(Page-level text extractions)
###

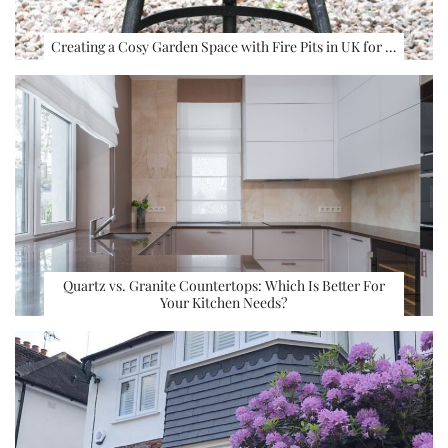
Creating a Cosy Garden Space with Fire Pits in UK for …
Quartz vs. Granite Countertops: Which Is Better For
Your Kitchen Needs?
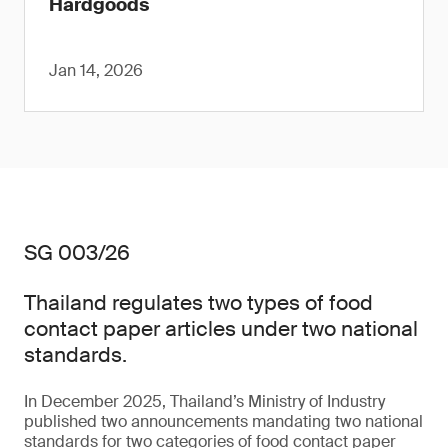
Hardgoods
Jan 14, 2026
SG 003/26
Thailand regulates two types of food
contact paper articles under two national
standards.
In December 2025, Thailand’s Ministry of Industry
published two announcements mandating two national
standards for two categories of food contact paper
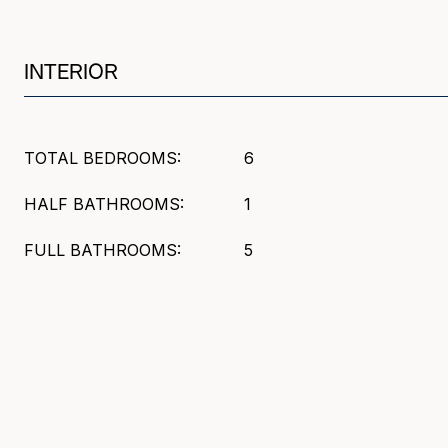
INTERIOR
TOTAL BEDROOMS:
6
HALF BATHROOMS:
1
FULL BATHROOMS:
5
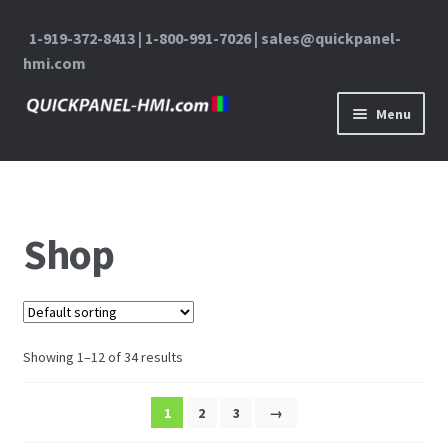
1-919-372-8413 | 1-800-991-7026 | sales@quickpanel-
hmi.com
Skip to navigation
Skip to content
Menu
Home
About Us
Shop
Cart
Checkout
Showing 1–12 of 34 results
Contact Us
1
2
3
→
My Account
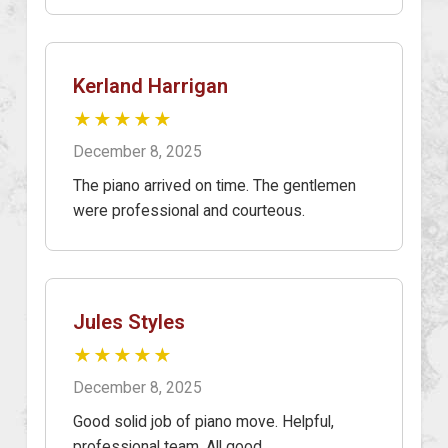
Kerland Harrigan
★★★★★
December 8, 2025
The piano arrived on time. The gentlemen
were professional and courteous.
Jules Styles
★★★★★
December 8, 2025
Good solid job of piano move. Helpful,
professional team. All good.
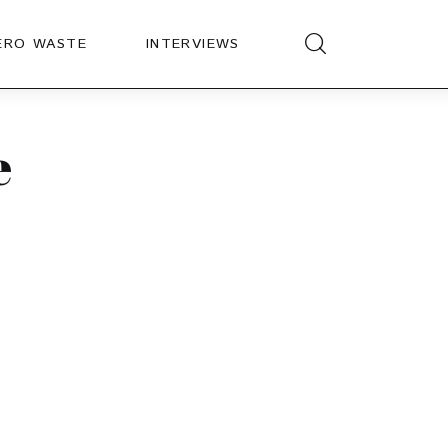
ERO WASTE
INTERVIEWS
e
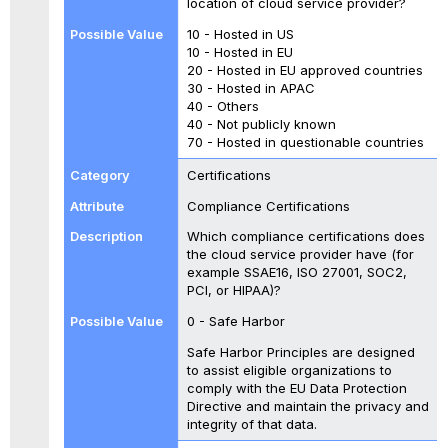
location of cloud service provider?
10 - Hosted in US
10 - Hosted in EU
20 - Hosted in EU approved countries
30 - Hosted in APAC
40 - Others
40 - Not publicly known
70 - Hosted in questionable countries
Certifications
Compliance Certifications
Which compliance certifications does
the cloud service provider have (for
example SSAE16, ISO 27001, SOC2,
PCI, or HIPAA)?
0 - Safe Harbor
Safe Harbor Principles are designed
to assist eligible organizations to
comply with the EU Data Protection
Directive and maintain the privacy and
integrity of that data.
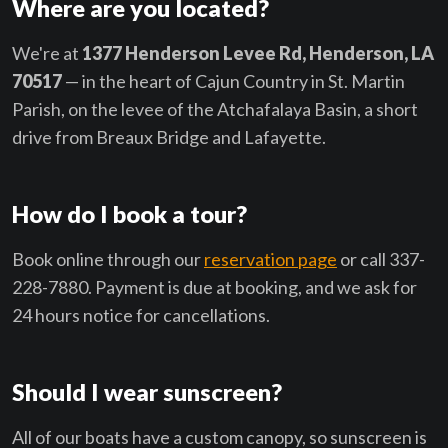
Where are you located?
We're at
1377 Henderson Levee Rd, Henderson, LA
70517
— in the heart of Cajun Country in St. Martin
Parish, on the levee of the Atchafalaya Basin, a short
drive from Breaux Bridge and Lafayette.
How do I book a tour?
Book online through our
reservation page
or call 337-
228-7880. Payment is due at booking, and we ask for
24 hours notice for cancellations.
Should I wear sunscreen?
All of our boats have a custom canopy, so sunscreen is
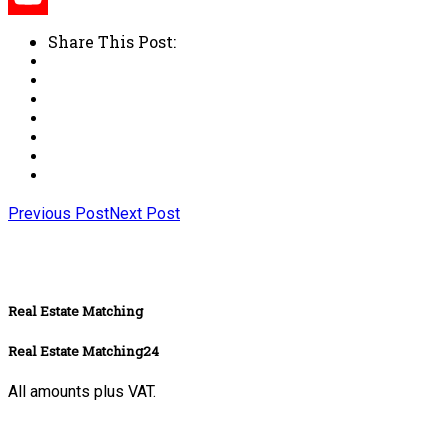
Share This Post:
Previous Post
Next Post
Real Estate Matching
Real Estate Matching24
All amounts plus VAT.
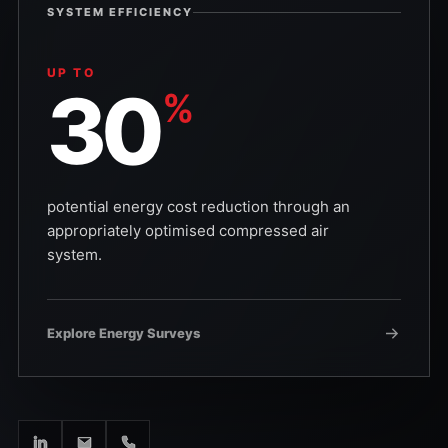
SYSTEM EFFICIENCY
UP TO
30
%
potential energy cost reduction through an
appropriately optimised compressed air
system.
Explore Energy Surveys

###

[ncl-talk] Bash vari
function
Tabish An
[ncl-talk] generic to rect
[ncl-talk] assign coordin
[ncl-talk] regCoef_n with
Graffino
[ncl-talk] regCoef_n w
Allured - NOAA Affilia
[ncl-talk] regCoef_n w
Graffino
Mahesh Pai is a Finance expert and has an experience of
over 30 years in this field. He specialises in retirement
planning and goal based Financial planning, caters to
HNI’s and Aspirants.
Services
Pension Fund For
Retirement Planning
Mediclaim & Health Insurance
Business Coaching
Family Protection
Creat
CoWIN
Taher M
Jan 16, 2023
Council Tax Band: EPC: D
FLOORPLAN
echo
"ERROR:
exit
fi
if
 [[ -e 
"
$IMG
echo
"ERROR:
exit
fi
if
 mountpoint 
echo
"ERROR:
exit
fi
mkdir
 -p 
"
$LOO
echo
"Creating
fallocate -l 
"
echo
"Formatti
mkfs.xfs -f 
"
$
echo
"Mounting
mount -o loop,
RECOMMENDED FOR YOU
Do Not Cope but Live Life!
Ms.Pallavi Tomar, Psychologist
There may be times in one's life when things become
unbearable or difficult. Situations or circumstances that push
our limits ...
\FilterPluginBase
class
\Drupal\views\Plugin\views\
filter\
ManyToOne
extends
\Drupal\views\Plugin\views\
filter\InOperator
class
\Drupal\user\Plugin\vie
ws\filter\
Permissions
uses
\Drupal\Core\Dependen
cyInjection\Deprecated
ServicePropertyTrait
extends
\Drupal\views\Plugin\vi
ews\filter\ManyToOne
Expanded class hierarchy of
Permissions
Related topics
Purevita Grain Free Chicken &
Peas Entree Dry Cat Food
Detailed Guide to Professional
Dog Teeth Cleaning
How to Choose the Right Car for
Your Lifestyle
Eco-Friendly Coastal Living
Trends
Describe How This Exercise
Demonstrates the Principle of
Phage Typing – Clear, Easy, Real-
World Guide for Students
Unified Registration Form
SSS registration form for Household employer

###

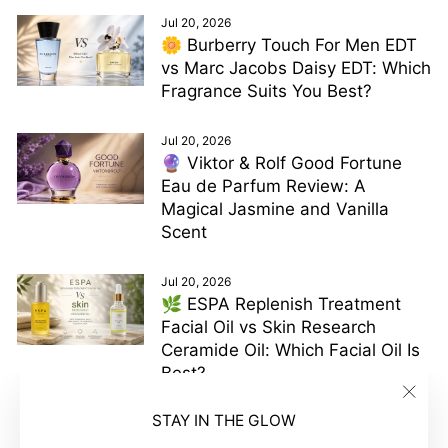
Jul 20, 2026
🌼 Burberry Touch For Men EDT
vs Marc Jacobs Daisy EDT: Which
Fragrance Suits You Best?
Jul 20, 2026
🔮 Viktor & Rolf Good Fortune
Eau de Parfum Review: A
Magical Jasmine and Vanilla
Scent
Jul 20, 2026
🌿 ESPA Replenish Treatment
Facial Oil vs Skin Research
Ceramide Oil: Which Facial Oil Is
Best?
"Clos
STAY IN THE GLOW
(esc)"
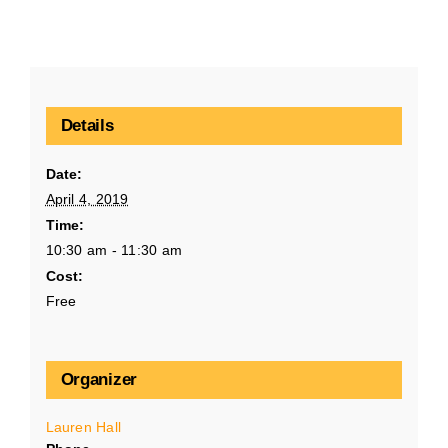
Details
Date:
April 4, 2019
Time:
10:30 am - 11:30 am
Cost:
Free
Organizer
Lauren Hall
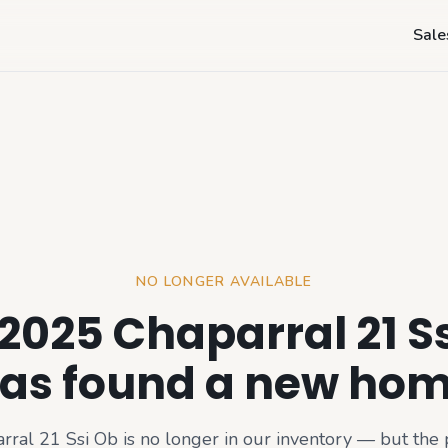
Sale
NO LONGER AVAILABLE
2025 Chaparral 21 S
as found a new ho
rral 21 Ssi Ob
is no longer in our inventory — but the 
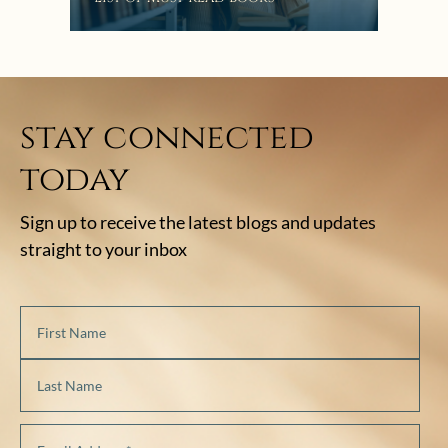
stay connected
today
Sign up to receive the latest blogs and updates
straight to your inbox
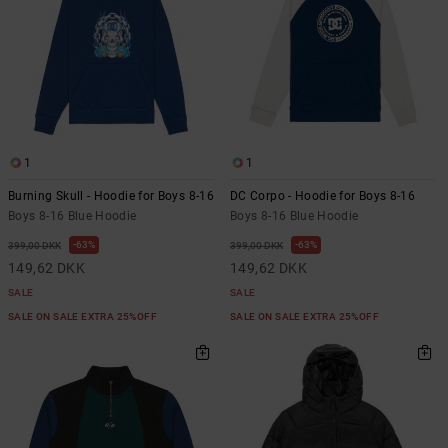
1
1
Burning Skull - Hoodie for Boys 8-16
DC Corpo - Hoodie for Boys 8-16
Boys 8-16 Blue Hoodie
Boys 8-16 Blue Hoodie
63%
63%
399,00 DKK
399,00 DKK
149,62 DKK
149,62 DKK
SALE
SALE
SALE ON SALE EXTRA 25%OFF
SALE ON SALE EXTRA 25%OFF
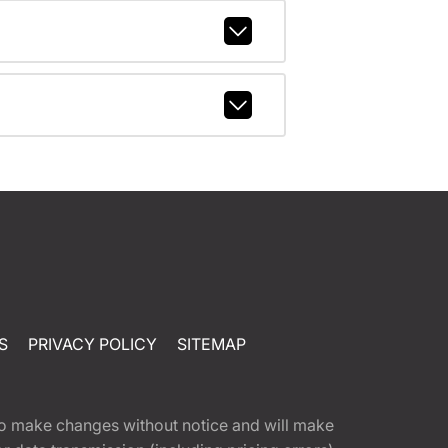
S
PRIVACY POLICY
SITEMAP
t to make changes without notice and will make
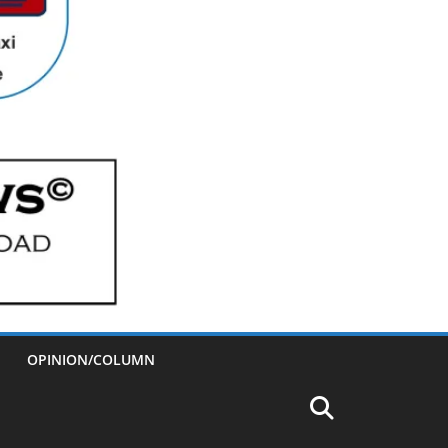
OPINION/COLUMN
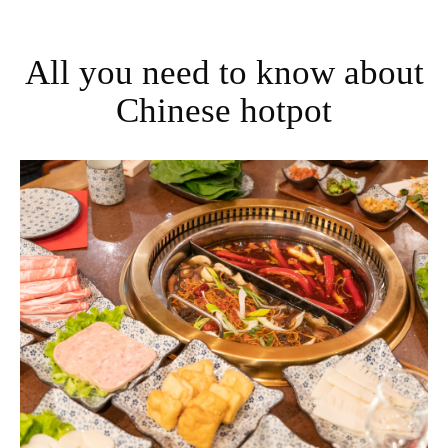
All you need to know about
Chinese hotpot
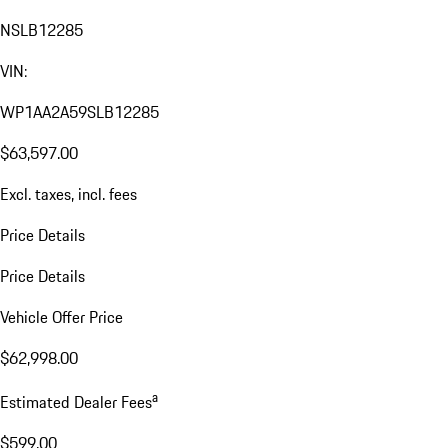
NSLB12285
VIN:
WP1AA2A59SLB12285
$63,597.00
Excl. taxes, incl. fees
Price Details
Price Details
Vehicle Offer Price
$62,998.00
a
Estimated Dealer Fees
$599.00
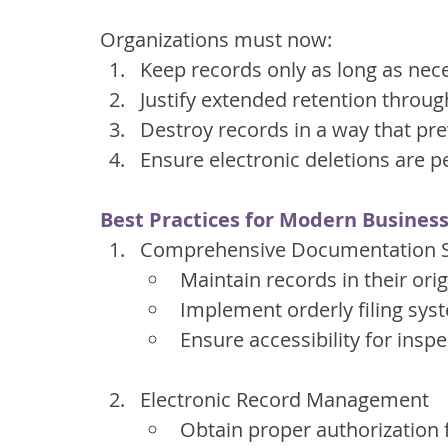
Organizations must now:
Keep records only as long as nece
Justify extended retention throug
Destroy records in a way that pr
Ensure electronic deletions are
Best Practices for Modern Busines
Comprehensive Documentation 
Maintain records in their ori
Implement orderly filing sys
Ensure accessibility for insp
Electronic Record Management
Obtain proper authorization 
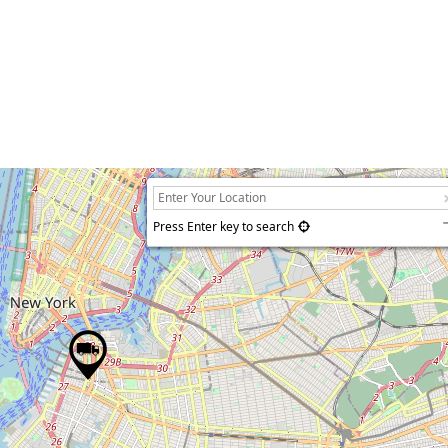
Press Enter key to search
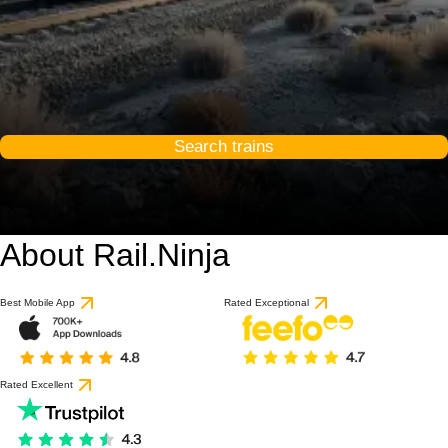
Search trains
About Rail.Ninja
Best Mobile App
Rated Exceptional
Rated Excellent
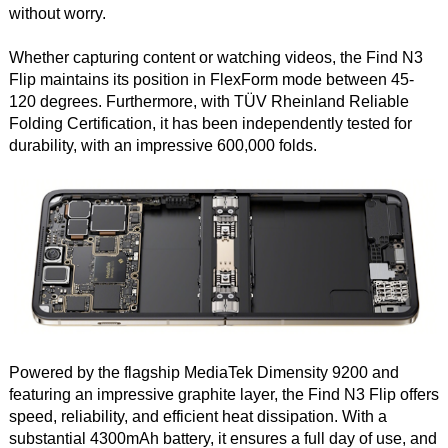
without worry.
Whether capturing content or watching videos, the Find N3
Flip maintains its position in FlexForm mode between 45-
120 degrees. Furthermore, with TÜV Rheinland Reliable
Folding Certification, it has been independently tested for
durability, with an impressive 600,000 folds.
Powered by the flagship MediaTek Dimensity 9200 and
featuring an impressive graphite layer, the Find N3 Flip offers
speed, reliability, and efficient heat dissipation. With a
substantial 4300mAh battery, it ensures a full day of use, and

###

TASK DESCRIPTION: Copy out every line from the data above in which the word "talk" occurs.

REPLY TO THE TASK:
[ncl-talk] Bash vari
[ncl-talk] generic to rect
[ncl-talk] assign coordin
[ncl-talk] regCoef_n with
[ncl-talk] regCoef_n w
[ncl-talk] regCoef_n w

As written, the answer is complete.